In December 2021, most Americans were looking forward to a quiet and prosperous 2022. Covid-19 cases were down, the stock market was up and jobs were abundant. What could go wrong?

Many things did. Geopolitical trauma came first. After a chaotic US military withdrawal from Afghanistan in August 2021, it seemed that US involvement in foreign wars was drawing to an end. Yet on February 24, 2022, Russian President Vladimir Putin invaded Ukraine. The ground battle then morphed into a proxy war between the North Atlantic Treaty Organization and Russia.

US President Joe Biden was quick to declare that US boots would not join Ukrainian soldiers, but he was equally quick to dispatch US armor and Central Intelligence Agency advisers. By the close of 2022, NATO weapons manned by Ukrainians had successfully pushed Russian forces out of the Ukrainian cities of Kharkiv and Kherson, and back toward Ukraine’s eastern border.
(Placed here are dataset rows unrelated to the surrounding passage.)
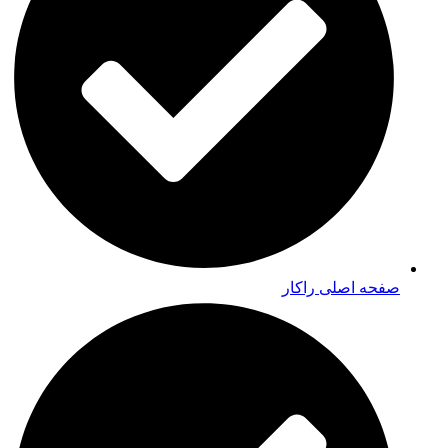
صفحه اصلی راکار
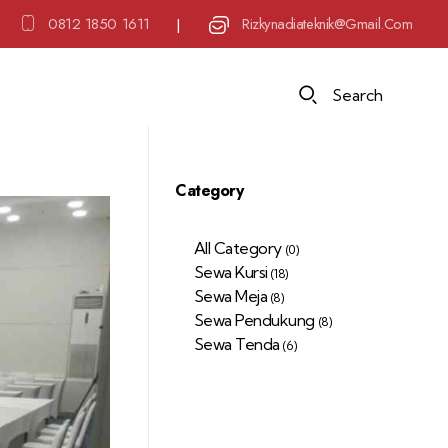
0812 1850 1611
Rizkynadiateknik@gmail.com
|
Search
Category
All Category
(0)
Sewa Kursi
(18)
Sewa Meja
(8)
Sewa Pendukung
(8)
Sewa Tenda
(6)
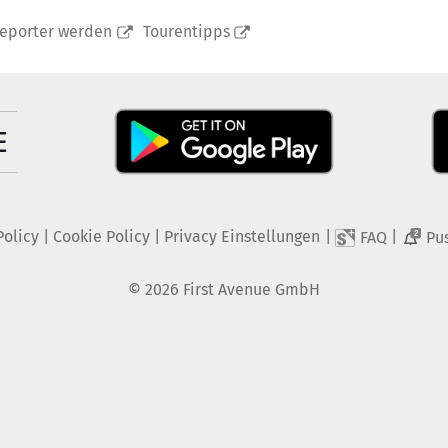
reporter werden
Tourentipps
Policy
|
Cookie Policy
|
Privacy Einstellungen
|
|
FAQ
Pu
2
©
2026
First Avenue GmbH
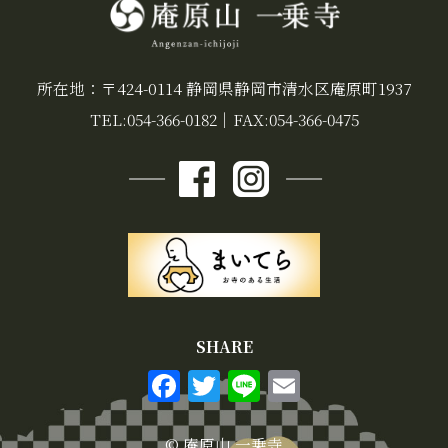
所在地：〒424-0114 静岡県静岡市清水区庵原町1937
TEL:054-366-0182
｜
FAX:054-366-0475
SHARE
F
T
Li
E
a
w
n
m
© 庵原山 一乗寺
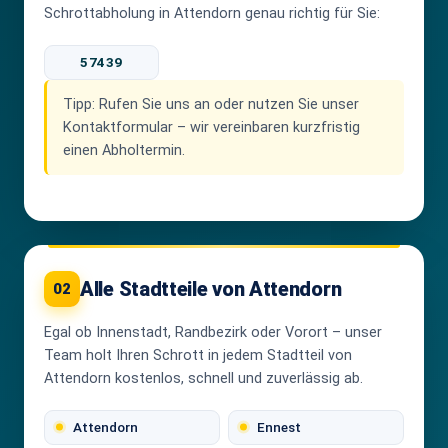
Schrottabholung in Attendorn genau richtig für Sie:
57439
Tipp:
Rufen Sie uns an oder nutzen Sie unser
Kontaktformular – wir vereinbaren kurzfristig
einen Abholtermin.
Alle Stadtteile von Attendorn
02
Egal ob Innenstadt, Randbezirk oder Vorort – unser
Team holt Ihren Schrott in jedem Stadtteil von
Attendorn kostenlos, schnell und zuverlässig ab.
Attendorn
Ennest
But battlefield success was coupled with global economic distress, as energy and food prices soared. The proximate causes were Western sanctions on Russian oil and Russian sanctions on gas exports to Europe. In the United States, elevated oil and gas prices reinforced inflationary forces unleashed by monetary expansion and fiscal stimulus.

Two new flashpoints also emerged in the US cold war against China in 2022. The first was the battle for technology supremacy. The US public, inflamed by leaders in both political parties and by Chinese President Xi Jinping’s assertive actions, became convinced that China was not merely a competitor, but an adversary out to destroy US jobs and push US military forces out of Asia.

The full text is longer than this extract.